This incentive is 2.2 cents per pound. All right. Now let's take 5 per cent per pound as 2.5 cents on, let's say 50 cent copper – 2.5 cents per pound. So the province of British Columbia was getting 2.5 cents and Afton would be rebated, in a sense, 22 cents. Now that was the story in 1975, and Afton accepted it. In other words, there was a net revenue to the province of 0.2 cents, The province was giving nothing up to Afton Mines, but it was gaining 0.2 cents on each and every pound that was smelted in this province, and Afton accepted it. Now along comes the barefoot boy from Columbia River. Boy, did they see him coming! They saw him coming down the street with a straw hat and a piece of grass sticking out of his mouth going doity-doity-doh down the street and the city slickers from Teck Corp. said: "Well, Jimmy – Mr. Minister" – oh, did he like to hear the sound of that. . . . "Mr. Minister - I haven't had that since 1969? '70? '71? I think he only lasted 18 months before he brought his government crashing down into smithereens, but Jimmy liked to hear the "Mr. Minister." They said, "I hope you live up to the previous agreement, " and Mr. Minister said: "What was that, Mi. Teck Corporation?" They said: "They promised us 2.2 cents a pound for smelted copper in this province." So he bought, but he'd forgotten that the previous Minister of Mines and Petroleum Resources had repealed the royalty Acts, and that they weren't paying 5 per cent per pound. Instead of a net 0.2 per cent coming back to the province, they gave 2.2 cents of hard taxpayers' revenue to Teck Corp. Nothing back. Nothing back at all. Taken to the cleaners once again. We are now paying Teck Corp., through our sales tax of 7 per cent. Our Medicare payments are up, our other charges at ICBC and other taxes that are going into revenue, and out of that hard-earned money, the member for Columbia River, has given away 2.2 cents per pound - $500,000 per year - to Teck Corp, I'll tell you why we're not going to have another copper smelter. We can't afford it, that's why.

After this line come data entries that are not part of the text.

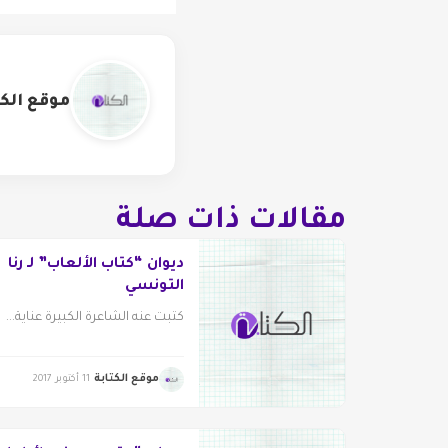
موقع الكت
مقالات ذات صلة
ديوان “كتاب الألعاب” لـ رنا
التونسي
كتبت عنه الشاعرة الكبيرة عناية...
موقع الكتابة
11 أكتوبر 2017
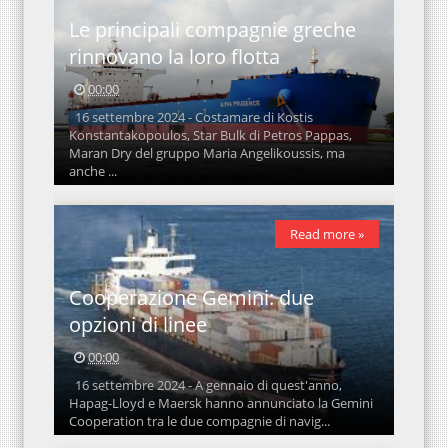
Le principali compagnie greche
rinnovano la loro flotta
00:00
16 settembre 2024 - Costamare di Kostis
Konstantakopoulos, Star Bulk di Petros Pappas,
Maran Dry del gruppo Maria Angelikoussis, ma
anche ...
Read more »
Cooperazione Gemini: due
opzioni di linee
00:00
16 settembre 2024 - A gennaio di quest'anno,
Hapag-Lloyd e Maersk hanno annunciato la Gemini
Cooperation tra le due compagnie di navig...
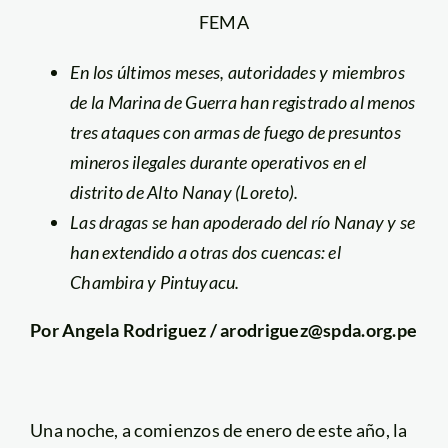
FEMA
En los últimos meses, autoridades y miembros
de la Marina de Guerra han registrado al menos
tres ataques con armas de fuego de presuntos
mineros ilegales durante operativos en el
distrito de Alto Nanay (Loreto).
Las dragas se han apoderado del río Nanay y se
han extendido a otras dos cuencas: el
Chambira y Pintuyacu.
Por Angela Rodriguez / arodriguez@spda.org.pe
Una noche, a comienzos de enero de este año, la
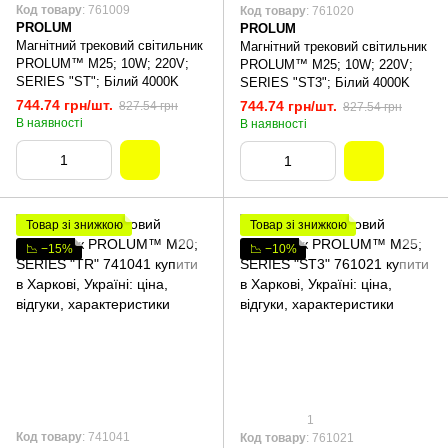
Код товару
: 761009
Код товару
: 761020
PROLUM
PROLUM
Магнітний трековий світильник
Магнітний трековий світильник
PROLUM™ M25; 10W; 220V;
PROLUM™ M25; 10W; 220V;
SERIES "ST"; Білий 4000K
SERIES "ST3"; Білий 4000K
744.74 грн/шт.
744.74 грн/шт.
827.54 грн
827.54 грн
В наявності
В наявності
Товар зі знижкою
Товар зі знижкою
📉 −15%
📉 −10%
1
Код товару
: 741041
Код товару
: 761021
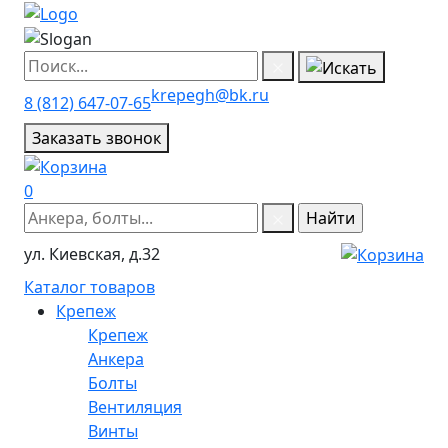
krepegh@bk.ru
8 (812) 647-07-65
Заказать звонок
0
ул. Киевская, д.32
Каталог товаров
Крепеж
Крепеж
Анкера
Болты
Вентиляция
Винты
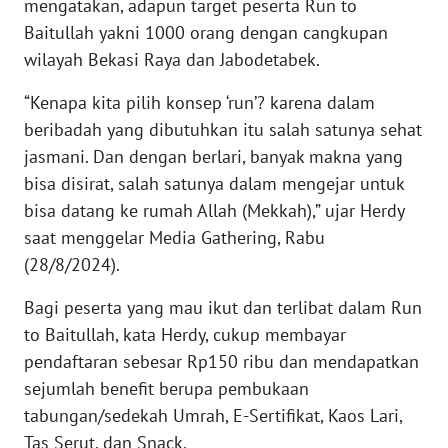
mengatakan, adapun target peserta Run to
RIAU
Baitullah yakni 1000 orang dengan cangkupan
wilayah Bekasi Raya dan Jabodetabek.
WN
SERAMBI
“Kenapa kita pilih konsep ‘run’? karena dalam
beribadah yang dibutuhkan itu salah satunya sehat
WN
jasmani. Dan dengan berlari, banyak makna yang
JAMBI
bisa disirat, salah satunya dalam mengejar untuk
WN
bisa datang ke rumah Allah (Mekkah),” ujar Herdy
SULTRA
saat menggelar Media Gathering, Rabu
(28/8/2024).
WN
NTB
Bagi peserta yang mau ikut dan terlibat dalam Run
to Baitullah, kata Herdy, cukup membayar
WN
pendaftaran sebesar Rp150 ribu dan mendapatkan
SULTENG
sejumlah benefit berupa pembukaan
tabungan/sedekah Umrah, E-Sertifikat, Kaos Lari,
WN
Tas Serut, dan Snack.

Mr. Barber: How much can we give away?

Mr. Lauk: He said that we did a turnaround on the incentive, his research or the lack of it is showing again. From the beginning of the NDP administration we said that we will tax the raw material that is leaving this province, because we feel that there should be secondary industry in this province. We put a tax on it, but we said that if there are those who are willing to add value to those raw resources – that material we take out of the earth, that we cut down in the form of trees – if we add value to it here, if they provide secondary manufacturing jobs and wealth to the people of this province, we will give them incentives and rebates. We will make it attractive to them to invest in the secondary industries. Excellent policy indeed, and if it were allowed to continue, there would be other projects instead of cancellation of projects. I suppose we should be grateful to the Minister of Mines and Petroleum Resources that he didn't act in the way his thoughtless and inept colleague, the Minister of Economic Development, has acted in canceling the major projects that were on stream in his department.

An Hon. Member: Steel mill, oil refinery.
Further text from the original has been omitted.